The school of empty repitition

I would feel worse about working as a teacher while lacking any teaching qualifications if I had seen any evidence so far that there was anything to teach. Maybe the notion of really teaching English to students who have already been studying it for the better part of a decade is already a bit of a stretch, although there is always an infinite array of amusing expressions like “playing with myself” to be eradicated. But even if you accept that your only purpose is to stand around practicing the language every week, the possibility of actually trying to engage students with any ideas while you’re at it always seems to end in slightly baffled disappointment, like trying to rough-house wih a camel kneeling on the ground just patiently waiting to be loaded up.
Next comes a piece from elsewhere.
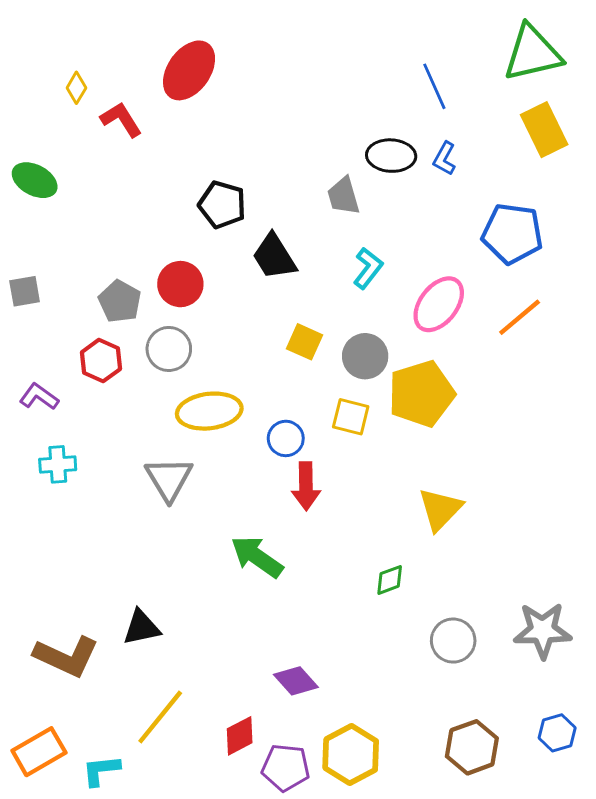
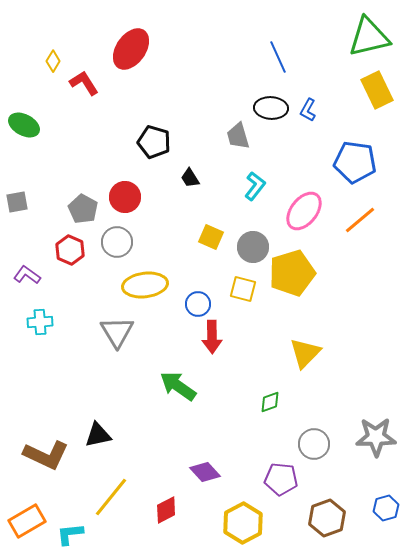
blue line: (434, 86) -> (278, 57), moved
black trapezoid: (274, 257) -> (190, 178), size x0.6
purple pentagon: (286, 768) -> (281, 479), moved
It passes for a cliché among the foreign teachers that the students are all smart and motivated, and I suppose they are, but they for the most part seem to conform to that pack animal-like lack of initiative and confinement to fulfilling mechanical tasks. I haven’t seen American students from the perspective of a teacher, so it’s hard to truly say how they woud compare; however, the lack of any sort of perceptible intellectual culture is proving to be a recurring theme in China, and the elite universities seem to be the vacuum-like exemplars of this.

Which is especially disappointing because, although I knew that the economy garners the most attention and success, somehow I expected the dynamism of all the new money and opening-up to spark a mental outpouring as a side effect, like spit flying out of the mouth of an over-excited speaker. Instead much of the coursework of the students at my university seems to consist memorizing 40 page long passages, rather than reading a wide variety of different texts and analyzing ideas. Plus, at least at my university there really don’t seem to be many places to meet up and talk. All the dorms monitor visitors heavily, and I believe most of the restaurants on campus are illegal, since supposedly they’re a distraction to students who shouldn’t be tempted away from studying by, say, regular meals. There are a few coffee shops (which I guess bribe the police better), but they seem to be mostly full of people playing mah jong or girls haranguing their boyfriends for not buying them more clothes. All of which may seem a rather abstract complaint when half the students are presumably children of peasants and the state of whose teeth alone shows something about the conditions they come from. But copying/stealing technology from more advanced nations only goes so far, as does temporarily raising wages by cornering the market on low-paid manufacturing labor. Forcing foreign companies to hand over their proprietary technology and enter into “partnerships” with local companies to get into the market is never going to get the country out into the lead of anything. That can only come from developing some creative ideas independently, and for that you need a culture that cultivates creative minds. It could happen here, but it still seems a long way off.